La questione riguarda soprattutto il cibo dell’India del Nord: ecco il motivo
La cucina indiana (e in particolar modo quella dell’India settentrionale) è una delle cucine con più spezie al mondo. Vi siete mai chiesti il perché? Eccovi serviti. Il cibo indiano come lo conosciamo noi oggi è in realtà il risultato della fusione della cucina indiana e di quella persiana importata dagli imperatori Moghul, la più importante dinastia imperiale di religione musulmana che regnò su quasi tutto il territorio dell’Asia meridionale durante la dominazione islamica in India.

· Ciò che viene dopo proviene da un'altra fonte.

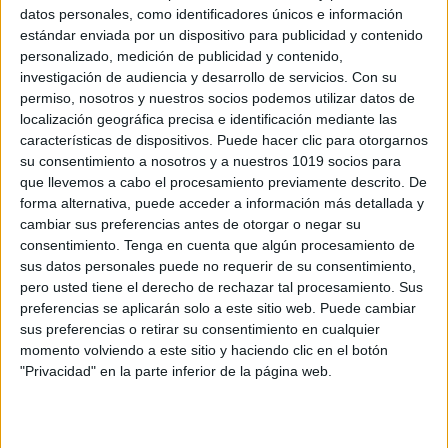
datos personales, como identificadores únicos e información
estándar enviada por un dispositivo para publicidad y contenido
personalizado, medición de publicidad y contenido,
investigación de audiencia y desarrollo de servicios.
Con su
6 juegos sencillos de playa para disfrutar
permiso, nosotros y nuestros socios podemos utilizar datos de
en familia sin juguetes
localización geográfica precisa e identificación mediante las
características de dispositivos. Puede hacer clic para otorgarnos
Publicado el 3 julio, 2026
su consentimiento a nosotros y a nuestros 1019 socios para
La playa es un escenario maravilloso para jugar,
que llevemos a cabo el procesamiento previamente descrito. De
moverse, imaginar y compartir tiempo de calidad en
forma alternativa, puede acceder a información más detallada y
cambiar sus preferencias antes de otorgar o negar su
familia. Y lo mejor de todo es que no siempre
consentimiento.
Tenga en cuenta que algún procesamiento de
necesitamos llevar una bolsa […]
sus datos personales puede no requerir de su consentimiento,
pero usted tiene el derecho de rechazar tal procesamiento. Sus
SEGUIR LEYENDO
preferencias se aplicarán solo a este sitio web. Puede cambiar
sus preferencias o retirar su consentimiento en cualquier
momento volviendo a este sitio y haciendo clic en el botón
"Privacidad" en la parte inferior de la página web.
Buscar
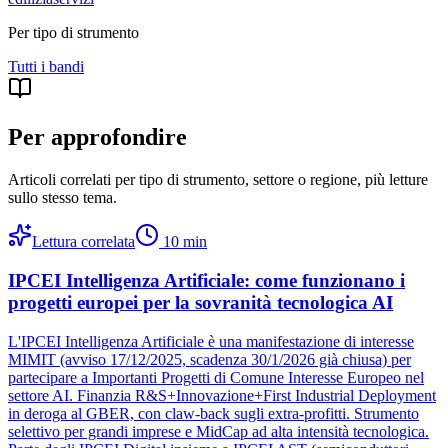
Per tipo di strumento
Tutti i
bandi
Per approfondire
Articoli correlati per tipo di strumento, settore o regione
, più letture
sullo stesso tema.
Lettura correlata
10
min
IPCEI Intelligenza Artificiale: come funzionano i
progetti europei per la sovranità tecnologica AI
L'IPCEI Intelligenza Artificiale è una manifestazione di interesse
MIMIT (avviso 17/12/2025, scadenza 30/1/2026 già chiusa) per
partecipare a Importanti Progetti di Comune Interesse Europeo nel
settore AI. Finanzia R&S+Innovazione+First Industrial Deployment
in deroga al GBER, con claw-back sugli extra-profitti. Strumento
selettivo per grandi imprese e MidCap ad alta intensità tecnologica.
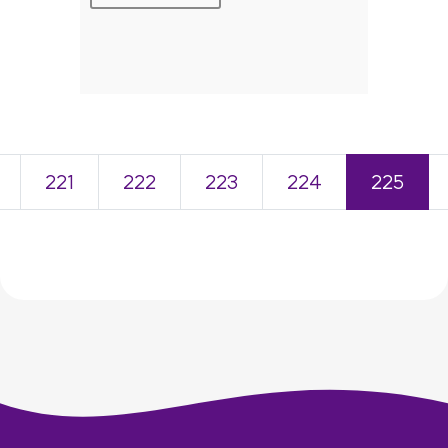
221
222
223
224
225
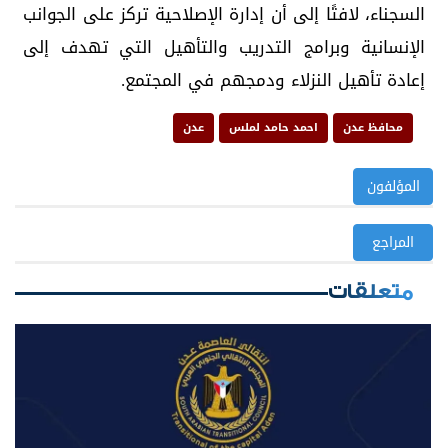
السجناء، لافتًا إلى أن إدارة الإصلاحية تركز على الجوانب
الإنسانية وبرامج التدريب والتأهيل التي تهدف إلى
إعادة تأهيل النزلاء ودمجهم في المجتمع.
محافظ عدن
احمد حامد لملس
عدن
المؤلفون
المراجع
متعلقات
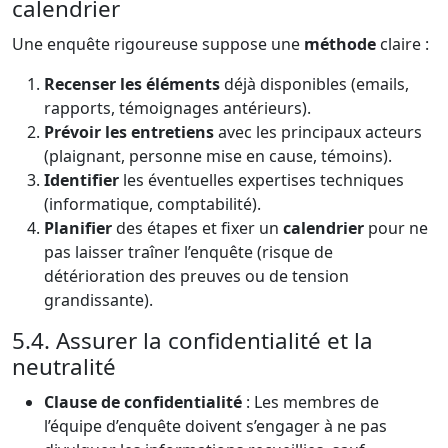
calendrier
Une enquête rigoureuse suppose une
méthode
claire :
Recenser les éléments
déjà disponibles (emails,
rapports, témoignages antérieurs).
Prévoir les entretiens
avec les principaux acteurs
(plaignant, personne mise en cause, témoins).
Identifier
les éventuelles expertises techniques
(informatique, comptabilité).
Planifier
des étapes et fixer un
calendrier
pour ne
pas laisser traîner l’enquête (risque de
détérioration des preuves ou de tension
grandissante).
5.4. Assurer la confidentialité et la
neutralité
Clause de confidentialité
: Les membres de
l’équipe d’enquête doivent s’engager à ne pas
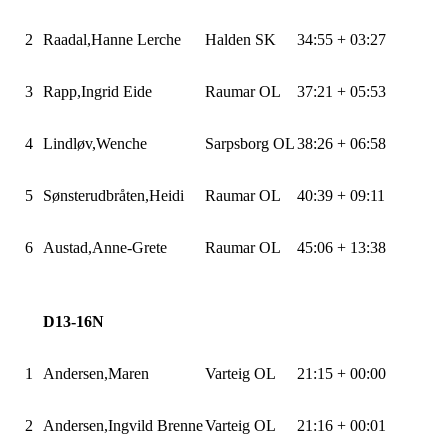
2
Raadal,Hanne
Lerche
Halden SK
34:55 + 03:27
3
Rapp,Ingrid
Eide
Raumar OL
37:21 + 05:53
4
Lindløv,Wenche
Sarpsborg OL
38:26 + 06:58
5
Sønsterudbråten,Heidi
Raumar OL
40:39 + 09:11
6
Austad,Anne
-Grete
Raumar OL
45:06 + 13:38
D13-16N
1
Andersen,Maren
Varteig OL
21:15 + 00:00
2
Andersen,Ingvild
Brenne
Varteig OL
21:16 + 00:01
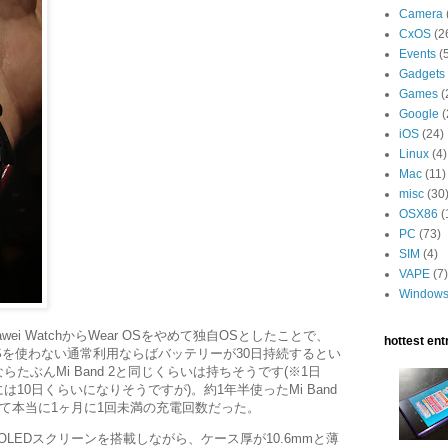
Camera
CxOS
(2
Events
(
Gadgets
Games
(
Google
(
iOS
(24)
Linux
(4)
Mac
(11)
misc
(30
OSX86
(
PC
(73)
SIM
(4)
VAPE
(7)
Window
Huawei WatchからWear OSをやめて独自OSとしたことで、
hottest entr
PSを使わない通常利用ならばバッテリーが30日持続するとい
たぶんMi Band 2と同じくらいは持ちそうです(※1日
10日くらいになりそうですが)。約1年半使ったMi Band
くて本当に1ヶ月に1回未満の充電回数だった。
MOLEDスクリーンを搭載しながら、ケース厚が10.6mmと薄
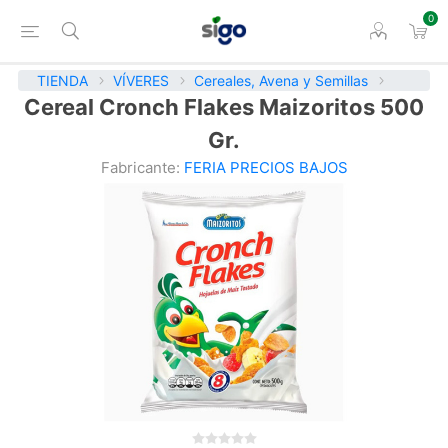
0
TIENDA
VÍVERES
Cereales, Avena y Semillas
Cereal Cronch Flakes Maizoritos 500
Gr.
Fabricante:
FERIA PRECIOS BAJOS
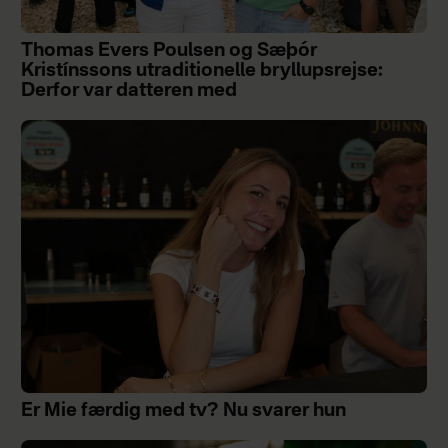
Thomas Evers Poulsen og Sæþór
Kristínssons utraditionelle bryllupsrejse:
Derfor var datteren med
Er Mie færdig med tv? Nu svarer hun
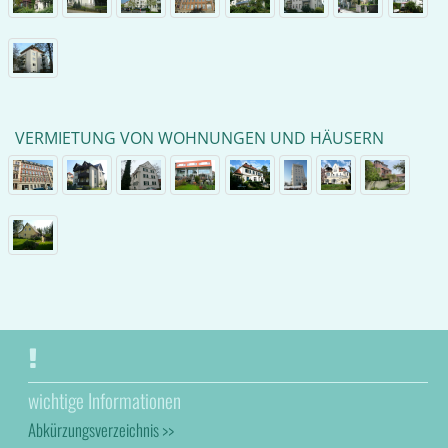
VERMIETUNG VON WOHNUNGEN UND HÄUSERN
wichtige Informationen
Abkürzungsverzeichnis >>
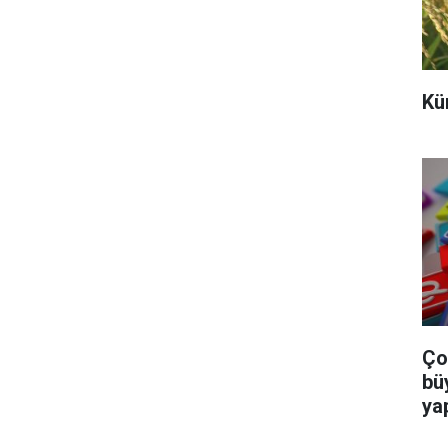
Kü
Ço
bü
ya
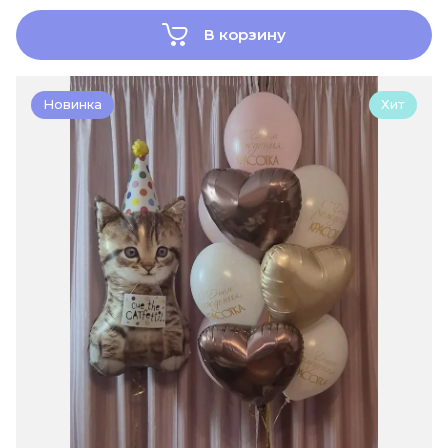
В корзину
Новинка
Хит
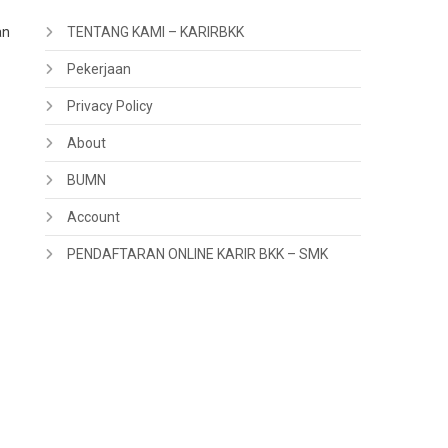
an
TENTANG KAMI – KARIRBKK
Pekerjaan
Privacy Policy
About
BUMN
Account
PENDAFTARAN ONLINE KARIR BKK – SMK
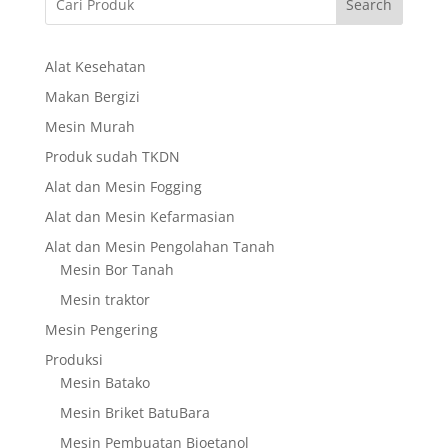
Search
Alat Kesehatan
Makan Bergizi
Mesin Murah
Produk sudah TKDN
Alat dan Mesin Fogging
Alat dan Mesin Kefarmasian
Alat dan Mesin Pengolahan Tanah
Mesin Bor Tanah
Mesin traktor
Mesin Pengering
Produksi
Mesin Batako
Mesin Briket BatuBara
Mesin Pembuatan Bioetanol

I Moghul avevano l’usanza di assumere cuochi indiani per preparare piatti persiani con ingredienti locali. Tuttavia, la temperatura della terra natale di Babur, fondatore dei Moghul, originario della città di Andijan, era molto diversa da quella dell’India settentrionale. E questo, a livello di materie prime alimentari, rappresentava un grosso problema. L’India, infatti, era molto più calda e il cibo rischiava di andare a male in fretta.
Quale soluzione venne adottata? Quella di rendere le pietanze più interessanti! È stato scientificamente dimostrato – e con tutta probabilità si sapeva già allora (siamo attorno al 1500) – che le spezie prevengono il deterioramento del cibo, facilitato invece dalle alte temperature di alcune aree del pianeta. Ecco perché si cominciarono ad utilizzare queste spezie: per poter conservare il cibo il più a lungo possibile in un’epoca in cui i frigoriferi ancora non esistevano.
Ora, anche se oggi i tempi sono cambiati e la tecnologia e la medicina hanno fatto passi da gigante, non è necessario aggiungere al cibo tutte queste spezie: esistono altri modi per conservare il cibo (tra cui, appunto, i frigoriferi). Eppure, quelle delle spezie, peraltro deliziose, è diventata un’abitudine a cui il popolo indiano non potrebbe mai rinunciare. No spezie, no party.